A CATHOLIC nun has been sentenced to 30 years in jail for helping militias kill hundreds of people hiding in a hospital during Rwanda’s 1994 genocide, an official said yesterday.
Theophister Mukakibibi was sentenced by a traditional gacaca court for helping Hutu militiamen to kill ethnic Tutsis seeking refuge from the slaughter in Butare hospital, where she worked.
“She was responsible for selecting Tutsis and would throw them out of the hospital and the militia would then kill them,” said Jean Baptiste Ndahumba, president of the gacaca court in Butare town.
She also denied food to Tutsis hiding in the hospital, he said. About 20 people testified against her.

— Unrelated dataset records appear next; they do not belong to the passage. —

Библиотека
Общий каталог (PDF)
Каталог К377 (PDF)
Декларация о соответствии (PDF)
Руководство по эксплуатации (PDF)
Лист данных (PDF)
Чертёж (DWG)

In the massacre, 100,000 people were killed in Butare. A number of Hutu church leaders are alleged to have played significant roles in the east African nation’s 100-day massacre. More than 500,000 Tutsis and moderate Hutus were killed by the militia, orchestrated by the then extremist Hutu government. The genocide ended when Tutsi rebels toppled the government.
Some 63,000 genocide suspects are detained in Rwanda, and justice authorities say that at least 761,000 people should stand trial for their role in the slaughter. The suspects represent 9.2% of Rwanda’s estimated 8.2 million people.

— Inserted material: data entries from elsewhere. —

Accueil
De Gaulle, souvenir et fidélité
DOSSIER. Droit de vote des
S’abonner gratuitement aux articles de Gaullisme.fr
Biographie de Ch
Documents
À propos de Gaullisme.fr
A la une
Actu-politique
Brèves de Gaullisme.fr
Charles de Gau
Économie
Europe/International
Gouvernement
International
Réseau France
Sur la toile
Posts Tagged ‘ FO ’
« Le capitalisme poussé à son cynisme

A UN tribunal in neighbouring Tanzania is trying those accused of masterminding the genocide. Three clergy have appeared at the tribunal.
In 2001, two Rwandan Catholic nuns were convicted by a Belgian court for aiding and abetting the mass murders. A priest is on trial before the Tanzania-based UN tribunal, accused of ordering the slaughter of 2,000 people seeking refuge in his church.
Rwanda’s genocide began after a plane carrying President Juvenal Habyarimana was shot down as it approached the capital, Kigali, on April 6, 1994. He was returning from power-sharing talks with Tutsi rebels.
The genocide ended after rebels led by current President Paul Kagame, ousted the extremist Hutu regime.